Since Tuesday, barely an hour had gone by without her picturing Eva Kempka in a prison cell. But what could she actually do? She had telephoned everyone she could think of who might know Eva, but nobody had heard anything. She had called the police in all four sectors, and made a physical nuisance of herself at the three Western sector HQs. The only reason she hadn’t made her presence felt in the Soviet sector was a realisation that she wouldn’t help Eva by sharing her fate.
Tulpanov was the only high-ranking Soviet official with whom she was on speaking terms, and somehow or other she would make him listen. As she and Thomas were shown to their seats, she looked around for the Russian, but the rows at the front, the usual preserve of Soviet officials and guests, were still largely empty.
Surveying the scene, she had to admit that the cinema looked the part. It had been one of Berlin’s seediest in the 1930s, and the last time she’d walked down Neu Konig Strasse it hadn’t been much more than a shell. But the Russians had restored whatever grandeur it had once possessed, and added some more of their own besides. They might have given up on making better films than the Americans, but they could still out-do them when it came to glitter and pomp.
But where was the master showman? Effi was beginning to worry that Tulpanov wasn’t coming, when he suddenly appeared, striding down the aisle amidst a coterie of uniforms. As he took his seat in the front row the lights submissively dimmed.
Effi hadn’t yet seen a final cut, and the film was even better than she’d thought it would be. Watching its subtle interplay of ideas and emotions against an all too believable historical backdrop, she wondered what the officials three rows down were thinking. Could they not see the difference-the enormous difference-between this and A Walk into the Future?

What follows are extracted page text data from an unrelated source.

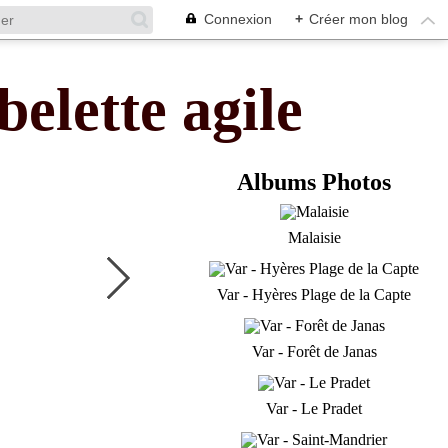
Connexion
+
Créer mon blog
belette agile
Albums Photos
Malaisie
Var - Hyères Plage de la Capte
Var - Forêt de Janas
Var - Le Pradet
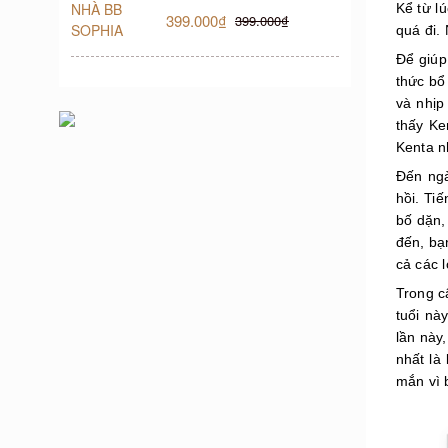
Kể từ l
399.000₫
399.000₫
quá đi.
Để giúp
thức bổ
và nhịp
thấy Ke
Kenta n
Đến ngà
hồi. Ti
bố dặn,
đến, bạ
cả các 
Trong c
tuổi nà
lần này
nhất là
mắn vì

When the credits rolled, Thomas turned and gave her a smile. ‘That was excellent,’ he said, like someone whose heart and mind had just been fed.
‘And how was I?’ Effi asked.
‘Oh, you’re always good.’
Tulpanov and coterie were already filing out to the lobby for the presentations. ‘Thomas,’ Effi said in a whisper. ‘I may be about to cause a bit of a stir. You might want to head straight for the limousine and wait for me there.’
Thomas shook his head. ‘What will you be making a stir about?’
‘That woman I told you about-the one who knew Sonja Strehl and thinks there was something suspicious about her death. Now she’s disappeared, and I’m going to ask Tulpanov if he knows anything about it.’
‘And why would I want to miss that?’
‘Thomas!’
‘They could hardly like me less than they do already, and they’re not going to start arresting people tonight, not after they’ve put on a show like this. But what exactly do you have in mind?’
‘I don’t know really. I was going to play it by ear.’
‘Okay, but in my experience the only way to talk to the Soviets is one-on-one, preferably with no one else in earshot. If you try and show them up in public they either get abusive or turn into hedgehogs-they certainly don’t listen.’
Which did sound sensible, Effi thought. And when the time came, and Tulpanov was standing in front of her, happily admiring her cleavage, she spoke accordingly. ‘Comrade, I need to talk to you again on a matter of some urgency. After you have finished here, in the manager’s office perhaps.’